Among the winners in the new brain science are the traditional mental illnesses. According to an ongoing epidemiological study by the NIMH, an estimated 15% of the U.S. population suffers from a serious enough mental disorder to merit treatment. But only a third or less actually receive help.

Depression is the most common mental illness, afflicting about 10 million Americans a year and costing an estimated $10 billion in medical costs and lost wages. Treatment has come a long way since rest, usually in an insane asylum, was prescribed for what doctors called melancholia.

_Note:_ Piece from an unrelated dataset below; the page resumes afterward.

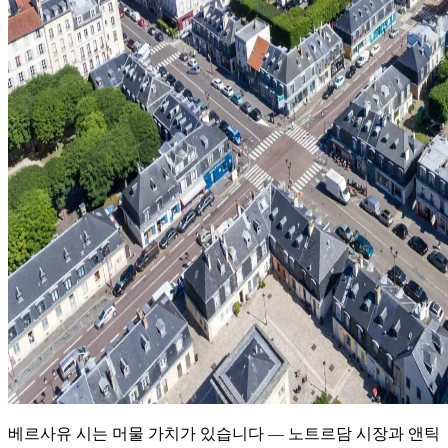
베르사유 시는 머물 가치가 있습니다 — 노트르담 시장과 앤틱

Depression is where mood and feelings are mixed with chemicals and genes. Far worse than simply feeling sad, those who suffer from depression battle emotions of helplessness and hopelessness. They feel irritable and afraid, often lose their self-esteem and have difficulty sleeping, eating--sometimes functioning. In extreme forms, depression pushes patients into suicide.

Increasingly, mental illnesses such as depression are coming to be recognized as having genetic and biochemical components. Having one parent with certain forms of severe depression is no guarantee that a child will also suffer from depression, but it may increase the odds--which is why there is an active search for a faulty gene that might increase the vulnerability to depression.

A few years ago, researchers were convinced they had identified the gene for manic-depression in a group of Amish families. In 1989, however, that work was proven wrong. Nevertheless, there is still enough evidence that genes may be involved for researchers to continue their search.

Today, medications are the standard prescription for most forms of depression. A growing list of antidepressants are available for aiding the 5.4 million Americans who suffer from major depression. They can also help the nearly 6 million afflicted with dysthmia--a less-severe form.

Another drug--lithium--continues to be the treatment of choice for manic-depression. Lithium helps mute the severe mood swings that afflict the million Americans who have this form of depression. Today, estimates are that 80% of people with depression can be helped with a mix of psychotherapy and drug treatment.

At the same time, there is a growing acknowledgement of the nuances of mental illness, of the subtleties between various forms of depression and the potential different varieties of schizophrenia. All this is leading to ways of making a more precise diagnosis. “There has been a real sense of trying to make diagnostic entities more reliable in psychiatry,” said Richard Jed Wyatt, chief of the neuropsychiatry branch at NIMH.

Just as internal medicine 40 years ago came to recognize that pneumonia could be caused by a virus, a bacterium or a fungus, so psychiatrists now realize that the same mental illness may be produced by very different causes.

Depression, for example, can be traced to many factors--an inherited gene, a reaction to drugs, a response to a personal crisis, the loss of a job, the breakup of a marriage, a symptom of another illness such as Alzheimer’s or heart disease.

“I think that five or 10 years from now, treating depression will be much more specific,” Wyatt said. “These are not single entities; they are broad diagnostic groupings. Knowing that will allow us to pick them off one by one.”